In this post, we explain what you can gain from providing peer reviews and tips on how to write constructive reports.
Peer review is an integral part of the academic writing process. In our last two posts, we demystified the peer review process and how to handle revisions as an author.
Excellent peer reviews are so essential to science and scientific publishing, but it’s not always easy to find guidance and material to assist you to write high-quality reviews. This post offers some excellent advice to help you find your practice when it comes to the writing of a review. This is a recommended read for researchers of all career stages, but especially for HDR candidates and early career researchers. We have included a long list of related items.
Why is it important to be a peer reviewer?
First and foremost, peer review is the backbone to ensuring scientific integrity in published manuscripts. As we describe in our post about how the peer review process works, the managing editor does an initial determination of a manuscript’s fit for the journal and worthiness for peer review, but thereafter relies on the reports from peer reviewers. The reviewers are critical to assessing whether the research has solid methodology, provides sound conclusions, is important to the field, is relevant to the journal’s audience, and meets ethical standards. The peer reviews can also enhance the quality of the work.
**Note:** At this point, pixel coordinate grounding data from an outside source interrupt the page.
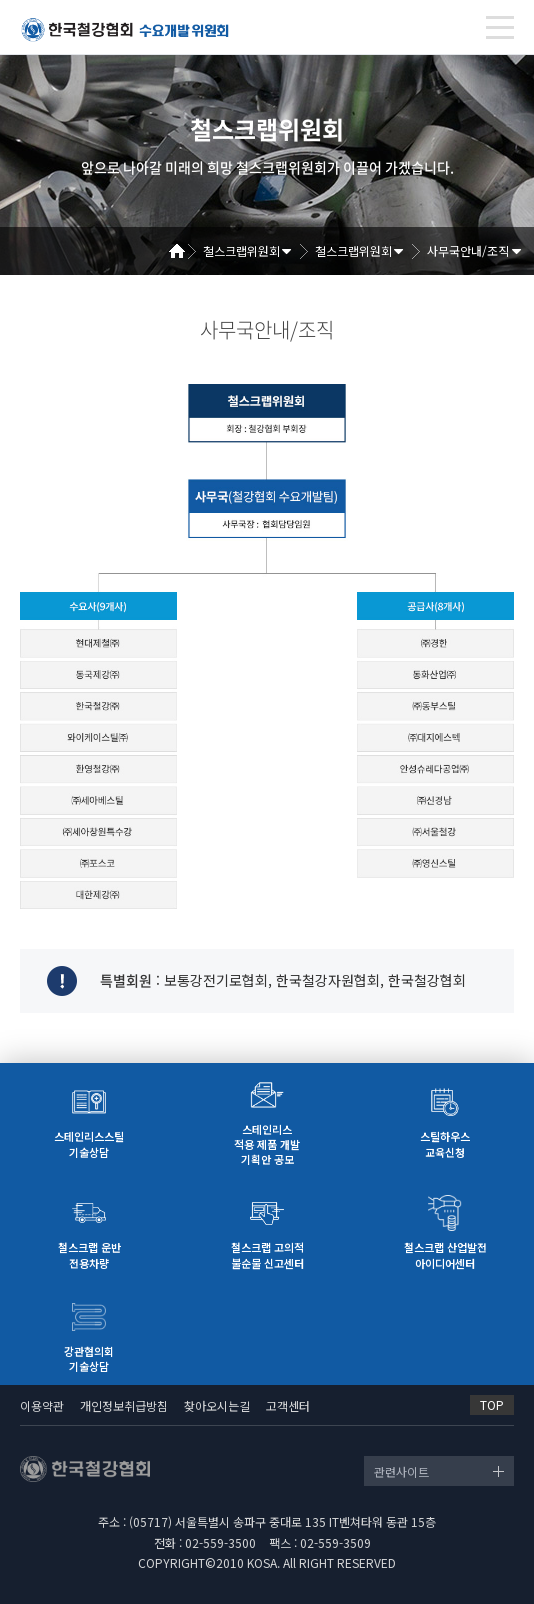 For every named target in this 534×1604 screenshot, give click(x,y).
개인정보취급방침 (124, 1405)
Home (184, 251)
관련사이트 (401, 1471)
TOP (492, 1404)
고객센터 (288, 1405)
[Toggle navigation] (500, 27)
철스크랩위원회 (241, 250)
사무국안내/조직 (468, 250)
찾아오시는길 (217, 1405)
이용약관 (42, 1405) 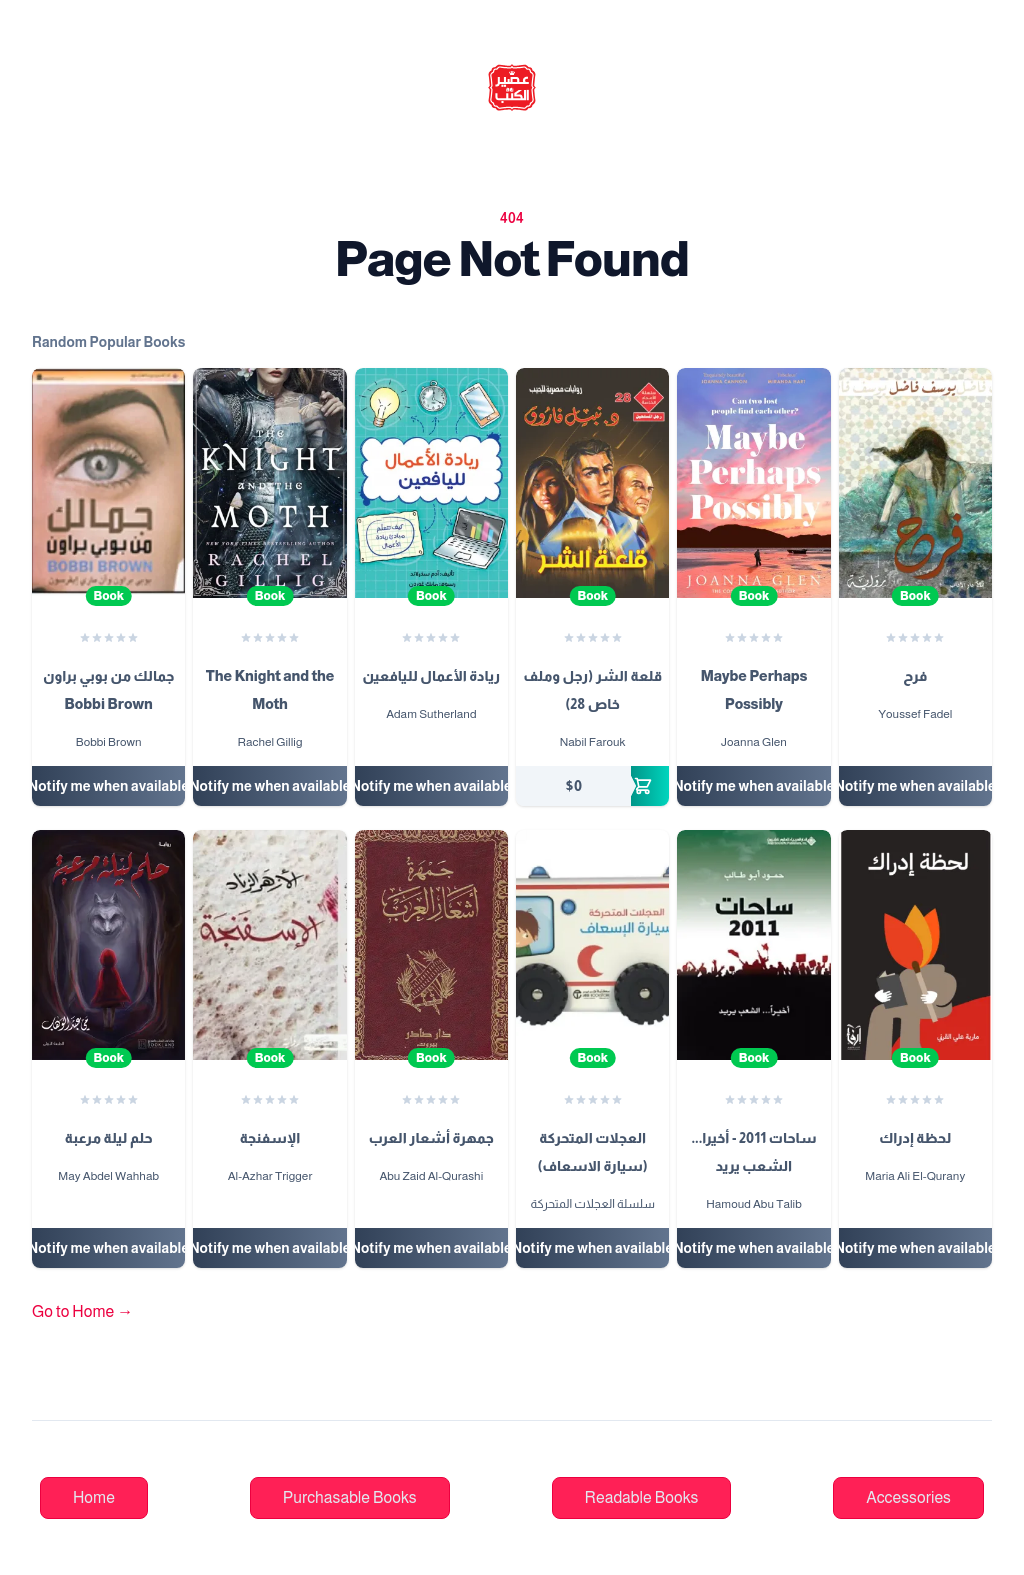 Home (94, 1497)
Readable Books (642, 1497)
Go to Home (82, 1311)
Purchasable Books (350, 1497)
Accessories (908, 1497)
Second, journals cannot function without peer reviewers. At some point, all authors have experienced frustrating delays in the peer review process. In some instances, the fault is with editors; for example, we have experienced occasional issues with our own articles being “lost” in a journal’s system or editors taking months to make determinations after receiving the peer review reports. But in most instances, delays are due to editors’ chronic challenges with soliciting peer reviews that are timely and of sufficient quality to make a determination. Delays in providing manuscript determinations can in turn damage a journal’s reputation. There are some journals that we will not submit to anymore following our own and our colleagues’ bad experiences. (JPHMP is not on that list!) If you want to participate in academic publishing and have your own work reviewed, you have a professional obligation to serve as a peer reviewer.